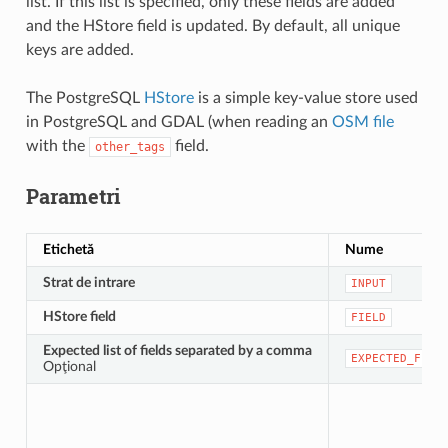
list. If this list is specified, only these fields are added
and the HStore field is updated. By default, all unique
keys are added.
The PostgreSQL
HStore
is a simple key-value store used
in PostgreSQL and GDAL (when reading an
OSM file
with the
field.
other_tags
Parametri
Etichetă
Nume
Strat de intrare
INPUT
HStore field
FIELD
Expected list of fields separated by a comma
EXPECTED_FIEL
Opţional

═══

■ WORK INSTRUCTION: Your task is to output the material word for word while leaving out every image.

■ ANSWER SECTION:
list. If this list is specified, only these fields are added
and the HStore field is updated. By default, all unique
keys are added.
The PostgreSQL
HStore
is a simple key-value store used
in PostgreSQL and GDAL (when reading an
OSM file
with the
field.
other_tags
Parametri
Etichetă
Nume
Strat de intrare
INPUT
HStore field
FIELD
Expected list of fields separated by a comma
EXPECTED_FIEL
Opţional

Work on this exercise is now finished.